Scientist II

at  Thermo Fisher Scientific

JOB DESCRIPTION

When you’re part of the team at Thermo Fisher Scientific, you’ll do important work. And you’ll have the opportunity for continual growth and learning in a culture that empowers your development. With revenues of more than $40 billion and the largest investment in R&D in the industry, we give our people the resources and opportunities to make significant contributions to the world.
When you’re part of the team at Thermo Fisher Scientific, you’ll do important work, like helping customers in finding cures for cancer, protecting the environment or making sure our food is safe. Your work will have real-world impact, and you’ll be supported in achieving your career goals.
The Technical Operations team is responsible for process validations and implementations, change control, technical transfer and technical support for ELISA kits.

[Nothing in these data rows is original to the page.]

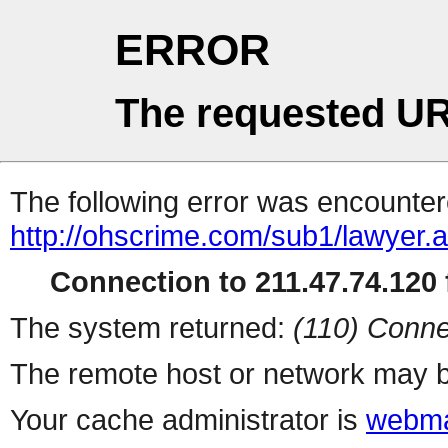
ERROR
The requested UR
The following error was encountere
http://ohscrime.com/sub1/lawyer.
Connection to 211.47.74.120 f
The system returned:
(110) Conne
The remote host or network may b
Your cache administrator is
webma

The Scientist II position requires the ability to write protocols, complete studies, and write reports for medium complexity processes. The application of risk assessment methodology is required for this position in order to support a fast-paced Change Control system while maintaining all IVD Compliance Requirements, where applicable. The Scientist II may sit on Core Teams or assist the Tech Ops Core Team member in which they will develop processes and transfer knowledge to the Manufacturing teams. In addition, the Scientist II will investigate, strive to root cause, and propose solutions for manufacturing challenges of moderate complexity. This position is constantly cross functional in nature and requires independent thought and schedule adherence, under moderate levels of guidance from the Technical Operations team.

EDUCATION:

• Bachelor’s degree in Biology, Chemistry, or other similar Life Science field.

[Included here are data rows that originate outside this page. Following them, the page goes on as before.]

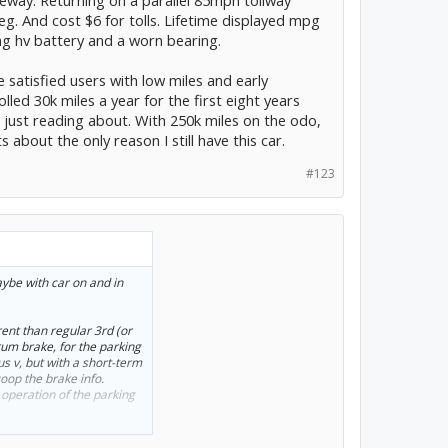
eg. And cost $6 for tolls. Lifetime displayed mpg
ing hv battery and a worn bearing.
satisfied users with low miles and early
led 30k miles a year for the first eight years
just reading about. With 250k miles on the odo,
about the only reason I still have this car.
#123
aybe with car on and in
erent than regular 3rd (or
rum brake, for the parking
us v, but with a short-term
oop the brake info.
 operation of the parking
erent parking brake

KNOWLEDGE, SKILLS AND ABILITY:

• Able to work independently, with mentorship from Technical Operations team.
• Good analytical skills, with an ability to use scientific knowledge and statistical methods.
• Excellent verbal and written communication skills
• Ability to learn new products and technology at a moderate speed.
• Strong laboratory skills and knowledge of safety precautions
• Strong project management and organizational skills.
• Possess a continuous process improvement mentality with the ability to optimally lead and handle change.
• Proficient in use of Microsoft Office Suite.
• Exhibits a high level of quality (right the first time), integrity (do what you say you are going to do), and cross functional behaviour (always stay above the line). Embody the Thermo Fisher 4-I Values at all times.

EXPERIENCE:

• 3-5 years relevant experience in medical device or pharmaceutical area.
• Previous experience of working with ELISA kits
• Familiarity working within a QMS system and ISO regulations.
  At Thermo Fisher Scientific, each one of our 70,000 extraordinary minds has a unique story to tell. Join us and contribute to our singular mission—enabling our customers to make the world healthier, cleaner and safer.
  Apply today! http://jobs.thermofisher.com
  Thermo Fisher Scientific is an EEO/Affirmative Action Employer and does not discriminate on the basis of race, color, religion, sex, sexual orientation, gender identity, national origin, protected veteran status, disability or any other legally protected status

• Coordinate and perform validation projects and protocols in support of process validation of moderate complexity.
• Write protocols and reports.
• Perform and lead Risk Assessment exercises in support of validation activities, and perform periodic reviews as needed.
• Coordinate activities in support of assigned projects working closely with Quality Systems and Subject Matter Authorities.
• Train and provide support to Operations to ensure protocols are implemented as intended.
• Maintain knowledge and comprehensive understanding of relevant Medical Device regulations and current interpretations affecting product and process validation.
• Act as a resource to other departments for product and process knowledge.
• Performs root cause analysis and suggest workarounds and/or solutions for recurring issues of moderate complexity.
• Adopts PPI as a culture and as way of life and works with Operations & Quality to drive efficiency and implement future state processes.
• Participant in our PPI Lean Enterprise initiatives driving improvements through customer delivery & improved quality, as well as cost reduction/avoidance to drive growth and improve profitability.
• Performs other duties as assigned.